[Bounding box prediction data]
- Opening Delimiter -

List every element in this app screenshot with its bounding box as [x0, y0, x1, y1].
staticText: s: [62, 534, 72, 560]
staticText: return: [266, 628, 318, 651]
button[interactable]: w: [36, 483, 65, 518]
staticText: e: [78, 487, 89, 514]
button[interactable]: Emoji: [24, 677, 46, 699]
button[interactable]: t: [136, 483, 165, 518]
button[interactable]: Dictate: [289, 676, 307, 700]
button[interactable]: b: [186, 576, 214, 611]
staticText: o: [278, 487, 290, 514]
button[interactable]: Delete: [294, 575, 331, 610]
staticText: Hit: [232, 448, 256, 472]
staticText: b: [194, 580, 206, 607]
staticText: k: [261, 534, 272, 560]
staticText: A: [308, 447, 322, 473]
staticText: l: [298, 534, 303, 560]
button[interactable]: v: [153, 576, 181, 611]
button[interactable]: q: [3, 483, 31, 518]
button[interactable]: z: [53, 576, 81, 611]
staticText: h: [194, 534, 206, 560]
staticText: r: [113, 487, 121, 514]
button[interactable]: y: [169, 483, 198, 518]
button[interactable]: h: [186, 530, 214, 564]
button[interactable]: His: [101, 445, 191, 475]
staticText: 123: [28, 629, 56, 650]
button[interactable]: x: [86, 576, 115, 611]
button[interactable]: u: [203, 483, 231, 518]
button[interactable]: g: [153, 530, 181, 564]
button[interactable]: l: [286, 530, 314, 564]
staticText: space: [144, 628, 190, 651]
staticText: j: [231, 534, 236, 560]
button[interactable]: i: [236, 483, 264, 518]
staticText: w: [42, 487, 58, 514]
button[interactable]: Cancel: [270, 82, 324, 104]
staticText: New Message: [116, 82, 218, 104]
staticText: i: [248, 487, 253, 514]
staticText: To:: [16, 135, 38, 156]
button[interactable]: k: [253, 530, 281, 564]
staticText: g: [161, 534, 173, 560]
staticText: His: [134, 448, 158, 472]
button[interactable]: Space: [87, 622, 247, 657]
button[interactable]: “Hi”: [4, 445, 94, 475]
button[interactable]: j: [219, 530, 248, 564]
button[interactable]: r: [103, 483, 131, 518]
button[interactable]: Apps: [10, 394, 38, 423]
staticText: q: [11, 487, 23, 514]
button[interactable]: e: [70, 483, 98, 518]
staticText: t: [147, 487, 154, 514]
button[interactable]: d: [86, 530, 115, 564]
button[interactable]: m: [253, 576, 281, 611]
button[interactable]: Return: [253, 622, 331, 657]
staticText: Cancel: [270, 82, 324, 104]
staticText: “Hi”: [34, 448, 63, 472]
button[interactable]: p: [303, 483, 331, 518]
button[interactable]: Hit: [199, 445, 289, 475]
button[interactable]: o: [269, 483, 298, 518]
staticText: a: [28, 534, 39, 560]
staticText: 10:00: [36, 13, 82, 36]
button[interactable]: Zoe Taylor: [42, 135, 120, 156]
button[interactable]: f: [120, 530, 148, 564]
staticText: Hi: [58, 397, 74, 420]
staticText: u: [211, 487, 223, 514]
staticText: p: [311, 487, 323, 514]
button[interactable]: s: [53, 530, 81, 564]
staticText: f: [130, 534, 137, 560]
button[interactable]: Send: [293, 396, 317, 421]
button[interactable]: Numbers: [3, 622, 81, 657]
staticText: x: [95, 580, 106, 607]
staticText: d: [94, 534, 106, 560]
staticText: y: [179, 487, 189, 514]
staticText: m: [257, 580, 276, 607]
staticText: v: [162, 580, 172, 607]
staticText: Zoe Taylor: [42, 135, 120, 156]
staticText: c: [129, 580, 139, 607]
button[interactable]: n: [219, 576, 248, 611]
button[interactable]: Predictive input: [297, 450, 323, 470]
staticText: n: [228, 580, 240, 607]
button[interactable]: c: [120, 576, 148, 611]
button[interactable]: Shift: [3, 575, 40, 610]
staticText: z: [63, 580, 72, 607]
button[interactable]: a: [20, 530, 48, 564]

- Closing Delimiter -

Work required
The records above must be transcribed without a single omission.

Your solution
List every element in this app screenshot with its bounding box as [x0, y0, x1, y1].
staticText: s: [62, 534, 72, 560]
staticText: return: [266, 628, 318, 651]
button[interactable]: w: [36, 483, 65, 518]
staticText: e: [78, 487, 89, 514]
button[interactable]: Emoji: [24, 677, 46, 699]
button[interactable]: t: [136, 483, 165, 518]
button[interactable]: Dictate: [289, 676, 307, 700]
button[interactable]: b: [186, 576, 214, 611]
staticText: o: [278, 487, 290, 514]
button[interactable]: Delete: [294, 575, 331, 610]
staticText: Hit: [232, 448, 256, 472]
staticText: b: [194, 580, 206, 607]
staticText: k: [261, 534, 272, 560]
staticText: A: [308, 447, 322, 473]
staticText: l: [298, 534, 303, 560]
button[interactable]: v: [153, 576, 181, 611]
button[interactable]: q: [3, 483, 31, 518]
button[interactable]: z: [53, 576, 81, 611]
staticText: h: [194, 534, 206, 560]
staticText: r: [113, 487, 121, 514]
button[interactable]: y: [169, 483, 198, 518]
button[interactable]: h: [186, 530, 214, 564]
button[interactable]: His: [101, 445, 191, 475]
staticText: 123: [28, 629, 56, 650]
button[interactable]: x: [86, 576, 115, 611]
button[interactable]: u: [203, 483, 231, 518]
button[interactable]: g: [153, 530, 181, 564]
button[interactable]: l: [286, 530, 314, 564]
staticText: space: [144, 628, 190, 651]
staticText: j: [231, 534, 236, 560]
button[interactable]: i: [236, 483, 264, 518]
staticText: w: [42, 487, 58, 514]
button[interactable]: Cancel: [270, 82, 324, 104]
staticText: New Message: [116, 82, 218, 104]
staticText: i: [248, 487, 253, 514]
staticText: To:: [16, 135, 38, 156]
button[interactable]: k: [253, 530, 281, 564]
staticText: g: [161, 534, 173, 560]
staticText: His: [134, 448, 158, 472]
button[interactable]: Space: [87, 622, 247, 657]
button[interactable]: “Hi”: [4, 445, 94, 475]
button[interactable]: j: [219, 530, 248, 564]
button[interactable]: r: [103, 483, 131, 518]
button[interactable]: Apps: [10, 394, 38, 423]
staticText: q: [11, 487, 23, 514]
button[interactable]: e: [70, 483, 98, 518]
staticText: t: [147, 487, 154, 514]
button[interactable]: d: [86, 530, 115, 564]
button[interactable]: m: [253, 576, 281, 611]
button[interactable]: Return: [253, 622, 331, 657]
staticText: Cancel: [270, 82, 324, 104]
staticText: “Hi”: [34, 448, 63, 472]
button[interactable]: p: [303, 483, 331, 518]
button[interactable]: Hit: [199, 445, 289, 475]
button[interactable]: o: [269, 483, 298, 518]
staticText: a: [28, 534, 39, 560]
staticText: 10:00: [36, 13, 82, 36]
button[interactable]: Zoe Taylor: [42, 135, 120, 156]
button[interactable]: f: [120, 530, 148, 564]
staticText: Hi: [58, 397, 74, 420]
staticText: u: [211, 487, 223, 514]
staticText: p: [311, 487, 323, 514]
button[interactable]: s: [53, 530, 81, 564]
staticText: f: [130, 534, 137, 560]
button[interactable]: Send: [293, 396, 317, 421]
button[interactable]: Numbers: [3, 622, 81, 657]
staticText: x: [95, 580, 106, 607]
staticText: d: [94, 534, 106, 560]
staticText: y: [179, 487, 189, 514]
staticText: m: [257, 580, 276, 607]
staticText: v: [162, 580, 172, 607]
staticText: Zoe Taylor: [42, 135, 120, 156]
staticText: c: [129, 580, 139, 607]
button[interactable]: n: [219, 576, 248, 611]
button[interactable]: Predictive input: [297, 450, 323, 470]
staticText: n: [228, 580, 240, 607]
button[interactable]: c: [120, 576, 148, 611]
button[interactable]: Shift: [3, 575, 40, 610]
staticText: z: [63, 580, 72, 607]
button[interactable]: a: [20, 530, 48, 564]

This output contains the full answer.